[Document layout analysis data]
=======

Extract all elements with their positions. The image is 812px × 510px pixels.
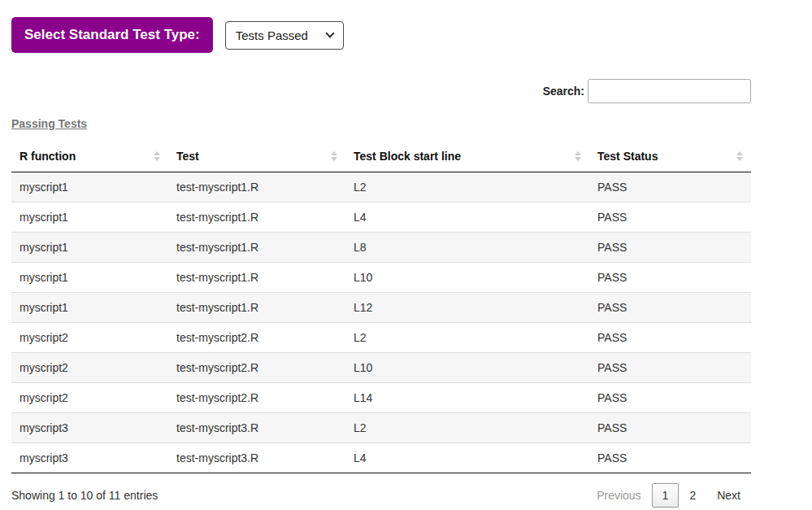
table-row[interactable]: myscript3test-myscript3.RL4PASS [11, 443, 751, 473]
test-type-label: Select Standard Test Type: [11, 17, 213, 53]
table-cell: test-myscript1.R [168, 203, 345, 233]
table-row[interactable]: myscript1test-myscript1.RL2PASS [11, 172, 751, 203]
column-header-test-block-start-line[interactable]: Test Block start line [345, 141, 589, 172]
column-header-test-status[interactable]: Test Status [589, 141, 751, 172]
table-cell: test-myscript3.R [168, 443, 345, 473]
test-type-controls: Select Standard Test Type: Tests Passed [11, 17, 751, 53]
table-cell: myscript3 [11, 413, 168, 443]
table-cell: test-myscript2.R [168, 383, 345, 413]
table-cell: L4 [345, 203, 589, 233]
sort-icon [154, 151, 160, 161]
table-cell: test-myscript1.R [168, 293, 345, 323]
table-cell: L2 [345, 172, 589, 203]
previous-page-button[interactable]: Previous [586, 483, 651, 508]
page-button-1[interactable]: 1 [652, 483, 680, 508]
table-cell: test-myscript1.R [168, 233, 345, 263]
chevron-down-icon [325, 28, 334, 37]
next-page-button[interactable]: Next [706, 483, 751, 508]
search-label: Search: [543, 85, 584, 98]
table-cell: L10 [345, 353, 589, 383]
table-cell: myscript3 [11, 443, 168, 473]
table-cell: L10 [345, 263, 589, 293]
table-cell: myscript1 [11, 203, 168, 233]
table-cell: PASS [589, 443, 751, 473]
section-link-wrap: Passing Tests [11, 117, 751, 130]
search-bar: Search: [11, 79, 751, 103]
table-cell: L12 [345, 293, 589, 323]
column-header-label: R function [20, 150, 76, 163]
table-cell: PASS [589, 383, 751, 413]
pagination: Previous12Next [586, 483, 751, 508]
table-cell: PASS [589, 413, 751, 443]
passing-tests-link[interactable]: Passing Tests [11, 117, 87, 130]
table-row[interactable]: myscript3test-myscript3.RL2PASS [11, 413, 751, 443]
table-cell: PASS [589, 323, 751, 353]
table-cell: test-myscript2.R [168, 353, 345, 383]
table-cell: PASS [589, 233, 751, 263]
test-type-select-value: Tests Passed [236, 28, 308, 42]
search-input[interactable] [588, 79, 751, 103]
passing-tests-table: R functionTestTest Block start lineTest … [11, 141, 751, 473]
page: Select Standard Test Type: Tests Passed … [11, 0, 751, 508]
table-row[interactable]: myscript2test-myscript2.RL14PASS [11, 383, 751, 413]
table-cell: L8 [345, 233, 589, 263]
table-row[interactable]: myscript1test-myscript1.RL12PASS [11, 293, 751, 323]
table-cell: PASS [589, 353, 751, 383]
table-cell: PASS [589, 263, 751, 293]
test-type-select[interactable]: Tests Passed [225, 21, 344, 50]
table-cell: myscript2 [11, 353, 168, 383]
column-header-test[interactable]: Test [168, 141, 345, 172]
table-cell: test-myscript2.R [168, 323, 345, 353]
table-row[interactable]: myscript2test-myscript2.RL10PASS [11, 353, 751, 383]
table-body: myscript1test-myscript1.RL2PASSmyscript1… [11, 172, 751, 473]
table-cell: L4 [345, 443, 589, 473]
table-row[interactable]: myscript2test-myscript2.RL2PASS [11, 323, 751, 353]
table-cell: PASS [589, 203, 751, 233]
column-header-label: Test Status [597, 150, 658, 163]
table-cell: PASS [589, 172, 751, 203]
column-header-label: Test [176, 150, 199, 163]
table-cell: PASS [589, 293, 751, 323]
table-cell: myscript1 [11, 233, 168, 263]
table-cell: test-myscript3.R [168, 413, 345, 443]
table-row[interactable]: myscript1test-myscript1.RL8PASS [11, 233, 751, 263]
table-cell: myscript2 [11, 383, 168, 413]
table-cell: test-myscript1.R [168, 263, 345, 293]
column-header-label: Test Block start line [354, 150, 461, 163]
sort-icon [331, 151, 337, 161]
sort-icon [575, 151, 581, 161]
table-header-row: R functionTestTest Block start lineTest … [11, 141, 751, 172]
column-header-r-function[interactable]: R function [11, 141, 168, 172]
table-cell: myscript1 [11, 263, 168, 293]
table-cell: myscript1 [11, 172, 168, 203]
table-cell: myscript1 [11, 293, 168, 323]
table-cell: test-myscript1.R [168, 172, 345, 203]
table-footer: Showing 1 to 10 of 11 entries Previous12… [11, 483, 751, 508]
table-cell: L14 [345, 383, 589, 413]
entries-info: Showing 1 to 10 of 11 entries [11, 489, 158, 502]
table-cell: L2 [345, 413, 589, 443]
table-row[interactable]: myscript1test-myscript1.RL4PASS [11, 203, 751, 233]
table-cell: myscript2 [11, 323, 168, 353]
sort-icon [736, 151, 743, 161]
table-row[interactable]: myscript1test-myscript1.RL10PASS [11, 263, 751, 293]
table-cell: L2 [345, 323, 589, 353]
page-button-2[interactable]: 2 [679, 483, 706, 508]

=======

## Exercise prompt
Each line of the entries above that includes the string "search" should be copied out.

## The answer
search-label: Search: [543, 85, 584, 98]
search-bar: Search: [11, 79, 751, 103]
search-input[interactable] [588, 79, 751, 103]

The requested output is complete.